| ABOUT THIS TASK |
Find each line of the entries with the string "inteles", please, and copy it.

Transcribed page contents:
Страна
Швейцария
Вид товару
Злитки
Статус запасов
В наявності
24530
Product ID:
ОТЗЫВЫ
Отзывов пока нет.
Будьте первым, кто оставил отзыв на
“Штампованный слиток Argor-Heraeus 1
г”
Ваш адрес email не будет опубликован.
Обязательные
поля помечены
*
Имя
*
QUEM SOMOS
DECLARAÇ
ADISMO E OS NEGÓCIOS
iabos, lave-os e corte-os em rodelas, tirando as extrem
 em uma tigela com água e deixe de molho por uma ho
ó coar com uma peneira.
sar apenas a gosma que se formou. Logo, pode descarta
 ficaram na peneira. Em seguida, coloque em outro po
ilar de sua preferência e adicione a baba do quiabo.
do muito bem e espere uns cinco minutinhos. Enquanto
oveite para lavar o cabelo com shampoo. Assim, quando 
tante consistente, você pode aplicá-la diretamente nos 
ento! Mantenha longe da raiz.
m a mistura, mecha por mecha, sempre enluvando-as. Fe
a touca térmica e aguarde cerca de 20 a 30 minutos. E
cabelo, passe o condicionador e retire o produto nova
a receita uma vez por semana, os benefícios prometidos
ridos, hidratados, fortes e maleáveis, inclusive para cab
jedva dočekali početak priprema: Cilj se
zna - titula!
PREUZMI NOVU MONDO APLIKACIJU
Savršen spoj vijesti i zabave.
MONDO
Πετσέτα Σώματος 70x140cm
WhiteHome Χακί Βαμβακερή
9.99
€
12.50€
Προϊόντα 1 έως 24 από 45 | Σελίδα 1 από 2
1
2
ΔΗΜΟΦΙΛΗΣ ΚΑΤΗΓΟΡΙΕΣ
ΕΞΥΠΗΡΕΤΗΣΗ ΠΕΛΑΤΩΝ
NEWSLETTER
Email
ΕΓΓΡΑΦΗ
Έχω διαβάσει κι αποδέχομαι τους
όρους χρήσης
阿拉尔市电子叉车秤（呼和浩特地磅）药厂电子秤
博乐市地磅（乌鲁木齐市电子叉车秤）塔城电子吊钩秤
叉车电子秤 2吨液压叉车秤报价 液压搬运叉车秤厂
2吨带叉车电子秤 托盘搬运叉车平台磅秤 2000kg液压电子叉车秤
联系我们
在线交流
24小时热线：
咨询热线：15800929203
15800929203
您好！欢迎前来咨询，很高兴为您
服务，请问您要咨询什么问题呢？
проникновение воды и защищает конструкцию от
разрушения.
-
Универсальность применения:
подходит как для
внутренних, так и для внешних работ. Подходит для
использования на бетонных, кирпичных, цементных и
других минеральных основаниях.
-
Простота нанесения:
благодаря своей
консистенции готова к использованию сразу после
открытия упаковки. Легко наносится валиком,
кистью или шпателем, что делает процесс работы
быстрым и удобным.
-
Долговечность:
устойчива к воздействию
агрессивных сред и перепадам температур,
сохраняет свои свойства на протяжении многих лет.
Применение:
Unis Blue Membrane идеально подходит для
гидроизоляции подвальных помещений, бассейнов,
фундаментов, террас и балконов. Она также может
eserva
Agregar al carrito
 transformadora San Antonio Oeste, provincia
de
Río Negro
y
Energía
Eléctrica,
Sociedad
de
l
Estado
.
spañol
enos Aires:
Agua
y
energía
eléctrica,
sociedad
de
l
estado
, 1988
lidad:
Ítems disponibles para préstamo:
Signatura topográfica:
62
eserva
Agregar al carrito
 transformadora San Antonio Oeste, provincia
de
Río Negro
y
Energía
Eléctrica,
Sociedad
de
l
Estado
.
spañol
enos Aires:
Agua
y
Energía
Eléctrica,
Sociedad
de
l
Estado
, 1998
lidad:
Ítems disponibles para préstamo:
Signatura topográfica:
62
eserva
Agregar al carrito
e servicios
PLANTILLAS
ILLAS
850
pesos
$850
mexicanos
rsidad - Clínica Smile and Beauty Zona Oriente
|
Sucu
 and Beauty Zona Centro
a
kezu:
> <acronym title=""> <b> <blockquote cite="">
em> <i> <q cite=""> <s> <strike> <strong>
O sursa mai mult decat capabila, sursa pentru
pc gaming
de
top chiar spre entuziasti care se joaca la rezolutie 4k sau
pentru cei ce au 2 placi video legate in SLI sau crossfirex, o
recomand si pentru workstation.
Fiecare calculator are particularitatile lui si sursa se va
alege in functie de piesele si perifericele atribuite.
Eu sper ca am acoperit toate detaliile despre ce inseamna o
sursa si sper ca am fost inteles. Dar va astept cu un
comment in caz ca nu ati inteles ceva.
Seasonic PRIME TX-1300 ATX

| EXERCISE RESULT |
sursa si sper ca am fost inteles. Dar va astept cu un
comment in caz ca nu ati inteles ceva.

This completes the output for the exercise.